┌──

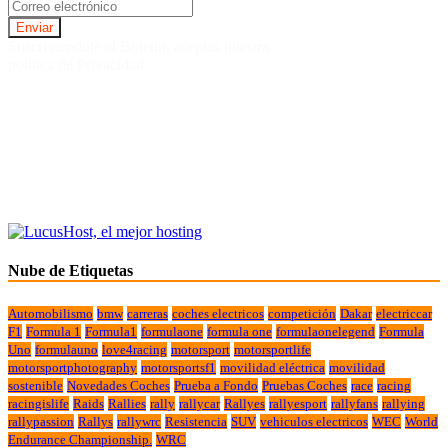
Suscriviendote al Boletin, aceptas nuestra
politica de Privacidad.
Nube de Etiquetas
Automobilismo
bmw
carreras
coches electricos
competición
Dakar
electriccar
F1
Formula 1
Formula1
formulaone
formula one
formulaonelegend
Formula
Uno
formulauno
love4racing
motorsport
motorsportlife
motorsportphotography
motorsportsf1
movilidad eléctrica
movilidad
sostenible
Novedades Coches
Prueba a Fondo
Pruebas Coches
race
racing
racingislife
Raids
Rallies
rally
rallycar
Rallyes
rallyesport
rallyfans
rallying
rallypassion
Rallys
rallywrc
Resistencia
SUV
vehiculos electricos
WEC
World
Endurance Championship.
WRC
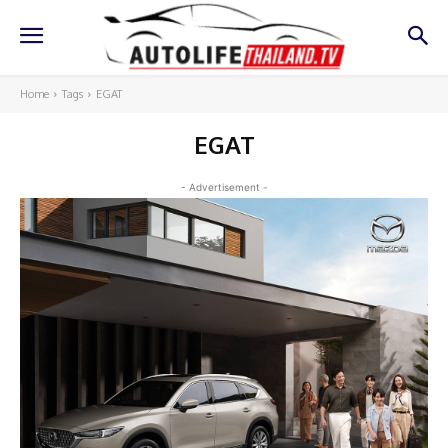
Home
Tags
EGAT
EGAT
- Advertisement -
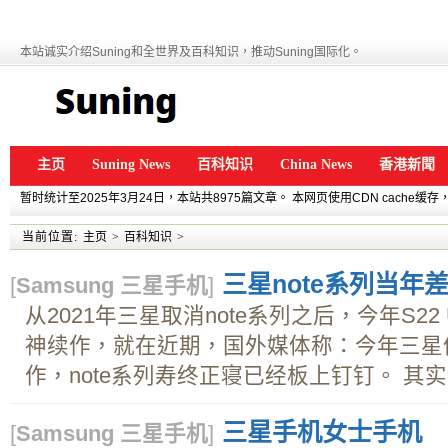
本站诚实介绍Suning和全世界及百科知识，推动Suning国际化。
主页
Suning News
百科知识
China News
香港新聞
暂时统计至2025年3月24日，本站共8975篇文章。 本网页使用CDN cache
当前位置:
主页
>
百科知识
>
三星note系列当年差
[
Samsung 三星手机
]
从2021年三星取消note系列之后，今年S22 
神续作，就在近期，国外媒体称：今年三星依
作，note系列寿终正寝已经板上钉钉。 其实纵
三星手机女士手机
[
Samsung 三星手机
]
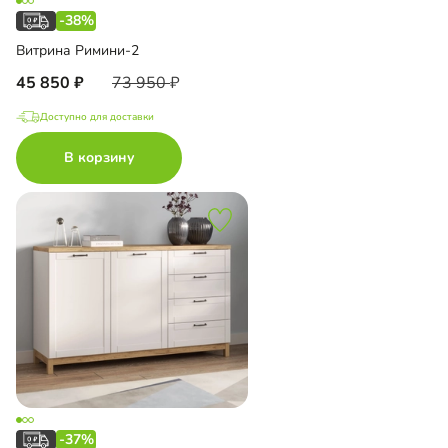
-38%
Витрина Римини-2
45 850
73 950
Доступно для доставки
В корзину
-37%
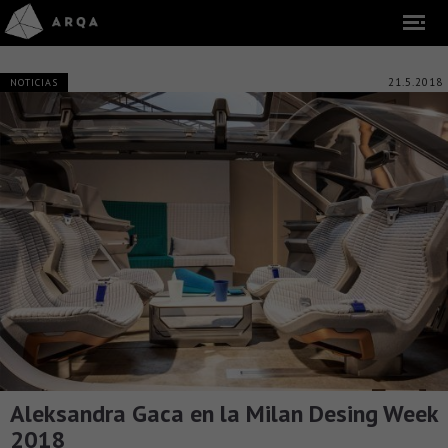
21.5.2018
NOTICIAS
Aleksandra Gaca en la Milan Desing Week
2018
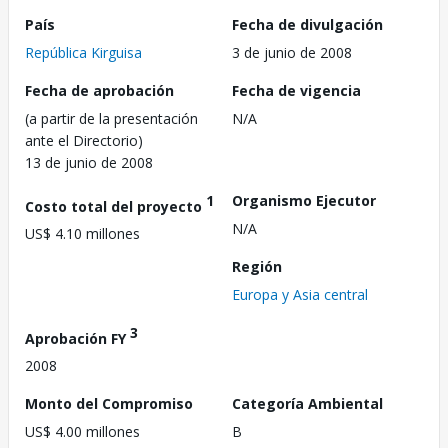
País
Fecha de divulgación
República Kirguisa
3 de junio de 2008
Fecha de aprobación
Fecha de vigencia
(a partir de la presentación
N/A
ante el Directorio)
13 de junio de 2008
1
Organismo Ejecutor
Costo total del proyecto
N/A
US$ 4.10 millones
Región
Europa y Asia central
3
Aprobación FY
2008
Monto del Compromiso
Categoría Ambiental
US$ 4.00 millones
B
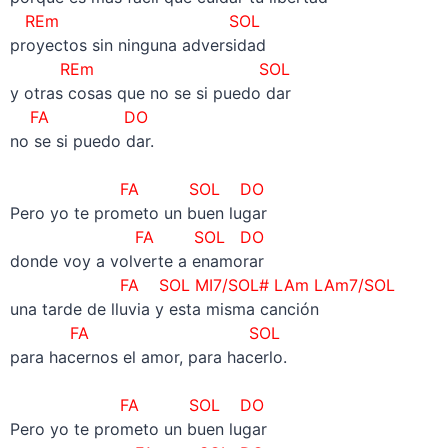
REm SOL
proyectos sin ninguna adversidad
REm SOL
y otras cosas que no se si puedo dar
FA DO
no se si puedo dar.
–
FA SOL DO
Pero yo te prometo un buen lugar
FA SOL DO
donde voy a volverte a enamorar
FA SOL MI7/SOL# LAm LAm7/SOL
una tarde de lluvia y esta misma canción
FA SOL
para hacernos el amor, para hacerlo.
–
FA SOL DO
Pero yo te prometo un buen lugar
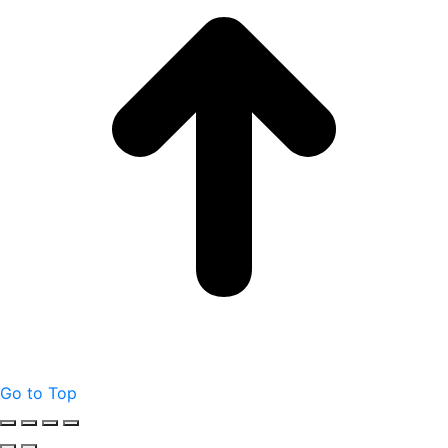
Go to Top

└──

Without altering anything, output all the lines above but none of the images.

Suscriviendote al Boletin, aceptas nuestra
politica de Privacidad.
Nube de Etiquetas
Automobilismo
bmw
carreras
coches electricos
competición
Dakar
electriccar
F1
Formula 1
Formula1
formulaone
formula one
formulaonelegend
Formula
Uno
formulauno
love4racing
motorsport
motorsportlife
motorsportphotography
motorsportsf1
movilidad eléctrica
movilidad
sostenible
Novedades Coches
Prueba a Fondo
Pruebas Coches
race
racing
racingislife
Raids
Rallies
rally
rallycar
Rallyes
rallyesport
rallyfans
rallying
rallypassion
Rallys
rallywrc
Resistencia
SUV
vehiculos electricos
WEC
World
Endurance Championship.
WRC
Home
Tags
EGAT
EGAT
- Advertisement -
本站诚实介绍Suning和全世界及百科知识，推动Suning国际化。
主页
Suning News
百科知识
China News
香港新聞
暂时统计至2025年3月24日，本站共8975篇文章。 本网页使用CDN cache
当前位置:
主页
>
百科知识
>
三星note系列当年差
[
Samsung 三星手机
]
从2021年三星取消note系列之后，今年S22 
神续作，就在近期，国外媒体称：今年三星依
作，note系列寿终正寝已经板上钉钉。 其实纵
三星手机女士手机
[
Samsung 三星手机
]
-38%
Витрина Римини-2
45 850
73 950
Доступно для доставки
В корзину
-37%
21.5.2018
NOTICIAS
Aleksandra Gaca en la Milan Desing Week
2018
País
Fecha de divulgación
República Kirguisa
3 de junio de 2008
Fecha de aprobación
Fecha de vigencia
(a partir de la presentación
N/A
ante el Directorio)
13 de junio de 2008
1
Organismo Ejecutor
Costo total del proyecto
N/A
US$ 4.10 millones
Región
Europa y Asia central
3
Aprobación FY
2008
Monto del Compromiso
Categoría Ambiental
US$ 4.00 millones
B
REm SOL
proyectos sin ninguna adversidad
REm SOL
y otras cosas que no se si puedo dar
FA DO
no se si puedo dar.
–
FA SOL DO
Pero yo te prometo un buen lugar
FA SOL DO
donde voy a volverte a enamorar
FA SOL MI7/SOL# LAm LAm7/SOL
una tarde de lluvia y esta misma canción
FA SOL
para hacernos el amor, para hacerlo.
–
FA SOL DO
Pero yo te prometo un buen lugar
Go to Top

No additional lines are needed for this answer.